To our universal amazement, he picked himself up off the canvas and made an epic comeback. He got his drinking under control, found himself a cozy little apartment, landed a job as a doorman at a swanky apartment building across the street from the art museum. Now he was pulling down a decent salary, solid benefits, the works. Then something even more remarkable occurred: Around the time my daughter was born, in 1983, my parents reunited. This came as a shock to the rest of us, as it certainly seemed at the time they’d split up that the rupture was final.
It was not. Prepared to give the old reprobate another shot, forever hoping that the goodness abiding deep within him would one day burst forth in full flower, we thought this was very uplifting, almost sweet. Throughout this interlude, we were beguiled into thinking that our parents’ tragic saga might have a fairy-tale ending after all. “They look so cute together!” one of my sisters declared. They did, indeed. The prodigal had returned from his sojourn in the fleshpots of Gaza, and there would be much rejoicing over he who had been lost and was now found. A weak and sinning man had been saved by the love of a good woman, and thanks to my mother’s prayers, the intercession of the Holy Angels and perhaps a bit of sub-rosa backstage intervention from the Lamb of God Himself, we might all live happily ever after.

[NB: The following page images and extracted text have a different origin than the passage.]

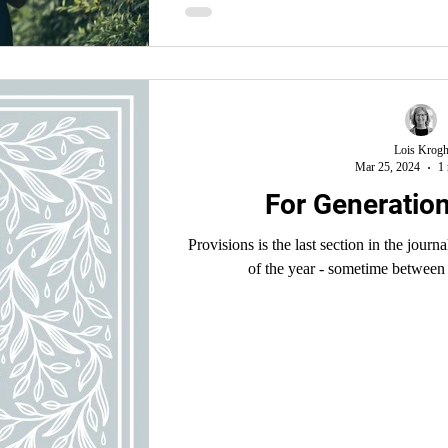
Egypt only to endure more harsh
Lois Krog
Mar 25, 2024
1 
For Generatio
Provisions is the last section in the journal
of the year - sometime between 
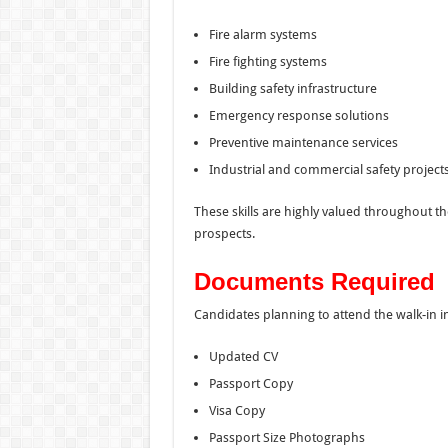
Fire alarm systems
Fire fighting systems
Building safety infrastructure
Emergency response solutions
Preventive maintenance services
Industrial and commercial safety project
These skills are highly valued throughout t
prospects.
Documents Required
Candidates planning to attend the walk-in i
Updated CV
Passport Copy
Visa Copy
Passport Size Photographs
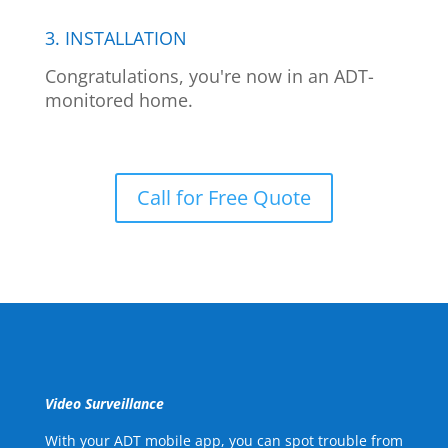
3. INSTALLATION
Congratulations, you're now in an ADT-
monitored home.
Call for Free Quote
Video Surveillance
With your ADT mobile app, you can spot trouble from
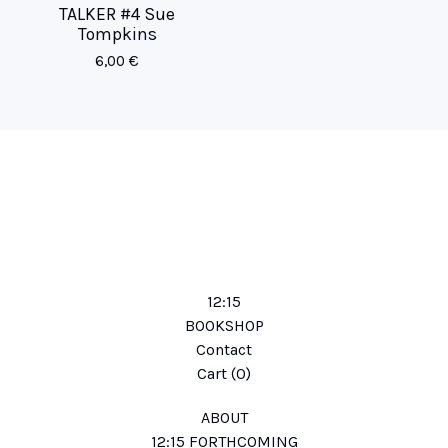
TALKER #4 Sue
Tompkins
6,00
€
12:15
BOOKSHOP
Contact
Cart (
0
)
ABOUT
12:15 FORTHCOMING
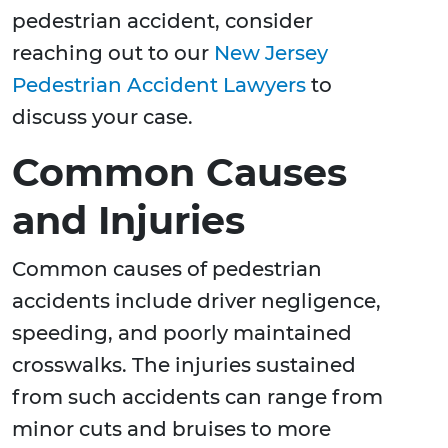
pedestrian accident, consider
reaching out to our
New Jersey
Pedestrian Accident Lawyers
to
discuss your case.
Common Causes
and Injuries
Common causes of pedestrian
accidents include driver negligence,
speeding, and poorly maintained
crosswalks. The injuries sustained
from such accidents can range from
minor cuts and bruises to more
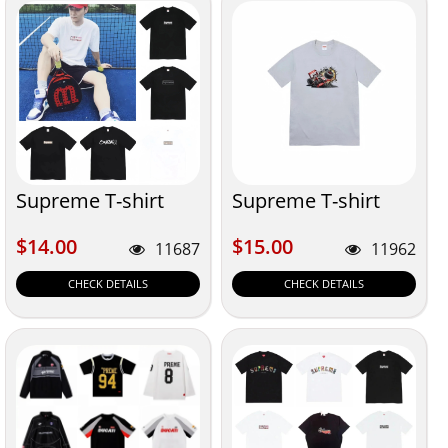
Supreme T-shirt
Supreme T-shirt
$14.00
$15.00
$14.00
$15.00
11687
11962
CHECK DETAILS
CHECK DETAILS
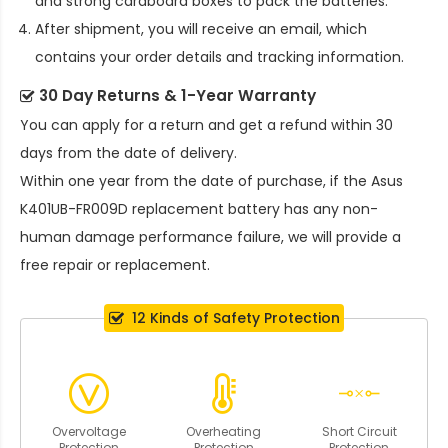
and strong cardboard boxes to pack the batteries.
After shipment, you will receive an email, which
contains your order details and tracking information.
30 Day Returns & 1-Year Warranty
You can apply for a return and get a refund within 30
days from the date of delivery.
Within one year from the date of purchase, if the
Asus
K401UB-FR009D replacement battery
has any non-
human damage performance failure, we will provide a
free repair or replacement.
12 Kinds of Safety Protection
Overvoltage
Overheating
Short Circuit
Protection
Protection
Protection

Of this delusion we were promptly disabused. A few months after their rapprochement, my mother tossed him out onto the street, this time for good. In her recapitulation of events, my father, as soon as he had found a place to hang his hat, was back to his old tricks: stealing money from her pocketbook, tippling on the side, playing the music he wanted to hear at the volume he wanted to hear it, dictating what they would eat and when they would eat it, where they would go and how long they would stay. He was already skating on thin ice when he nixed the idea of visiting the casinos in Atlantic City two to three times a week, as this was the only place my mother ever truly felt wanted. Then one day he went a step too far: He left the gas jets on in the kitchen, with no flame burning, before shambling off for his morning constitutional. This suggested that he was oblivious to reality—losing his marbles—or had his eyes on her insurance money. Either way, he was more trouble than he was worth. Sayonara.
Before the final breakup, I visited my parents with my newborn daughter at Easter time. My father was now just this side of sixty, no longer young, but not yet old. We gathered at my mother’s apartment and had a gay old time. Mom, in the bubbly phase of her manic-depressive cycle, was in high spirits, and my father was his usual loquacious self; he could always turn on the charm. Somewhere along the line he asked if he could speak to me privately. I assumed he was going to hit me up for a loan. This did not bother me. I had lots of money by this juncture, and his demands were invariably paltry. We stepped into the bedroom, and suddenly his expression turned serious. It reminded me of the times he would take off his glasses and put on his sanctimonious letter-writing face. It was the face of rehearsed, choreographed gravitas. It was the face of the world-class Celtic ham.